For a figure as legitimately interesting as Polanyi, the essays here, with one or two exceptions (which I’ll get into shortly) largely fall flat in putting him into genuine critical conversation. David J. Kettle’s essay ‘Truth and Dialogue’, for example, revolves entirely around Polanyi and Gadamer as opponents of Descartes – however, not once is Descartes himself mentioned or even footnoted. Instead, ‘Cartesian approaches to knowlegde’ and ‘Cartesian habits of imagination’ are deployed as a kind of bogey-man. Gadamer is, of course, interesting enough, and but these invocations of vague buzzwords inspire little confidence that Kettle really wants a critical conversation. These kinds of invocations abound in this volume, unfortunately – one wonders if reading Polanyi is seen as itself authorization or entitlement to invoke these kinds of buzzwords without doing the necessary work of engaging at a primary level. Paul Forster’s essay on Polanyi and Barth falls flat as well – the conversation between the two feels less like actual conversation and more like a forced matchmaking (Forster’s invocation of ‘greek influence’ as a bogeyman shows the extent to which little actual work has been done here).
Equally frustrating is the narrow scope of the conversation(s). While Polanyi is paired with a wide range of conversation partners, the actual conversations revolve almost exclusively around one or two aspects of his epistemology (usually tacit knowledge). While this is of course significant in Polanyi, it is equally significant that the more technical sides of Polanyi (for example, his work in probability theory, formal logic, and semantics) are largely ignored here. A notable exception is Paul Weston’s essay on Polanyi and Newbigin, where Polanyi’s critique of doubt is fleshed out (and the critique of doubt, to me anyway, is one of the most interesting aspects of Polanyi’s thinking). Weston’s essay stands out in this collection – though he does invoke a few buzzwords – as very much worth reading and as an example of the kind of conversation that Polanyi needs to be in. Weston’s essay, along with the three first essays mentioned above, are all for the most part solid engagements.

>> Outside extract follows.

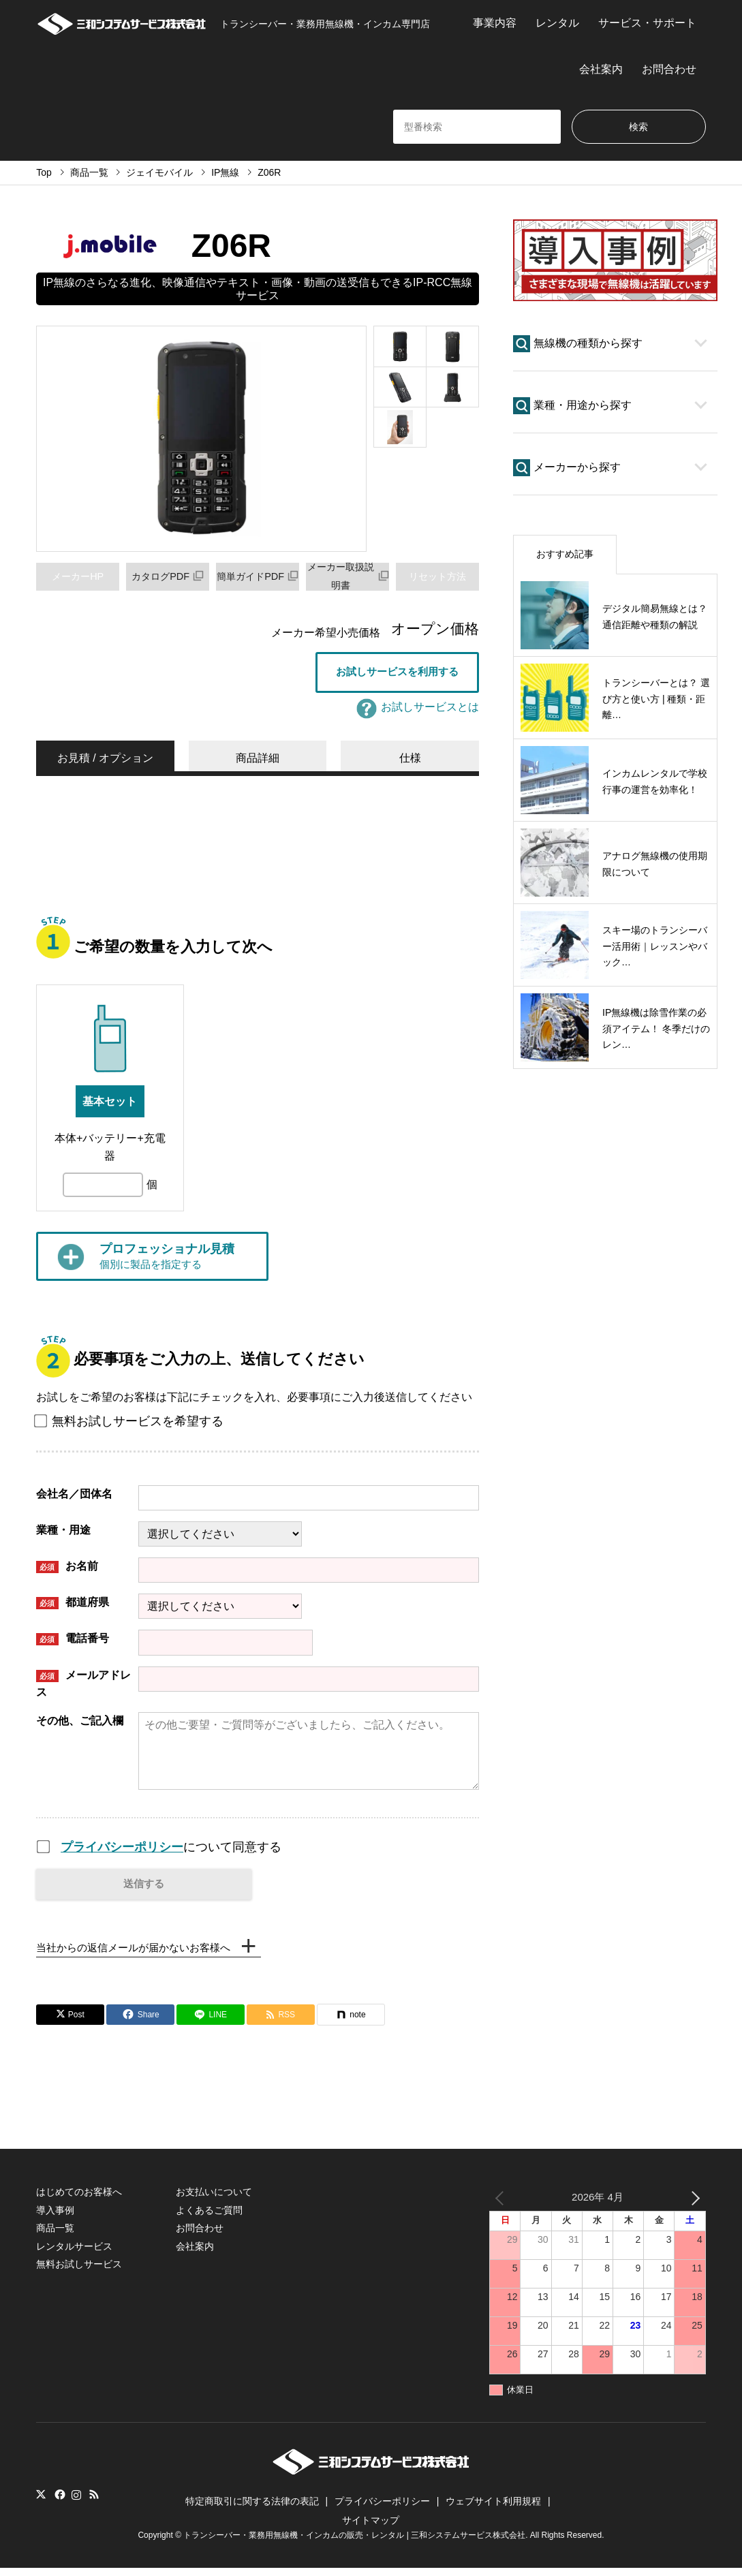 This screenshot has height=2576, width=742. I want to click on 基本セット, so click(109, 1104).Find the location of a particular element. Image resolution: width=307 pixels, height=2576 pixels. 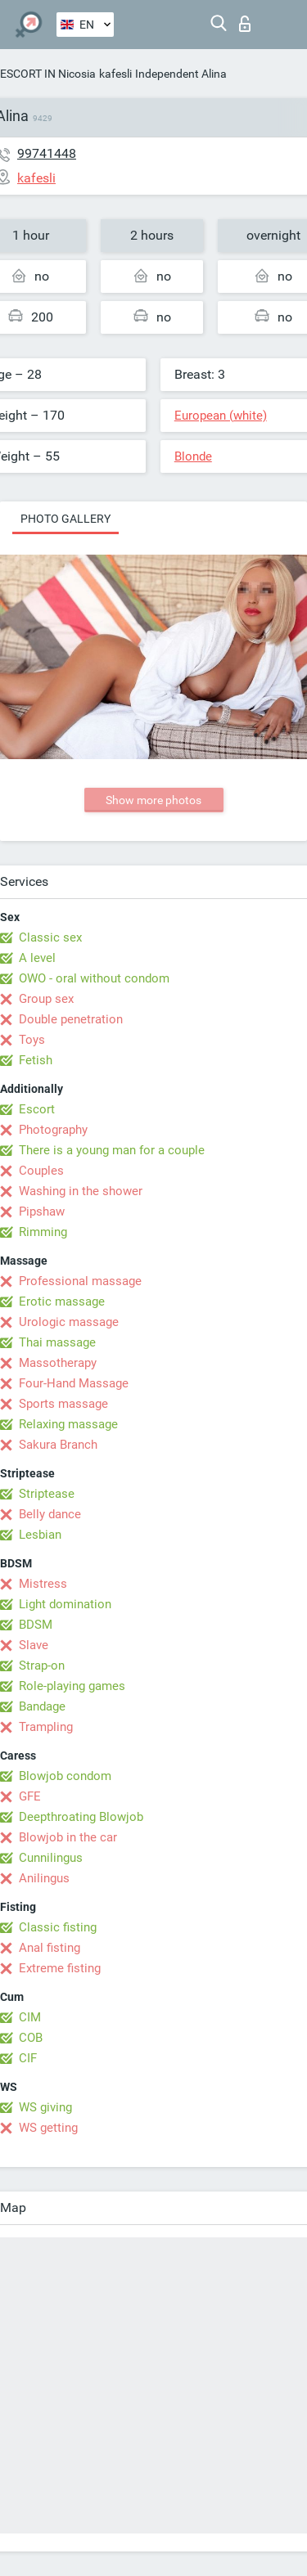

I’m puzzled by a few admissions in this volume. There is no mention of Polanyi’s actual understanding of religion or his reliance on Tillich (Polanyi explicitly states in Personal Knowledge that he follows Tillich on matters of theology), no engagement with his notion of commitment or risk in even the most basic logical propositions. Perhaps most puzzling is the complete absence (except for one mention in a footnote) of T.F. Torrance, who as I noted above is responsible for Polanyi being as well-known as he is within the theology world. Torrance built a good deal of his own thinking on Polanyi but could also be sharply critical of him.
While there are some helpful essays in this volume, I’m generally left with a bad taste in my mouth after reading through most of this collection. I’d recommend the first three essays, as well as Weston’s, but the rest unfortunately aren’t up to the same standard.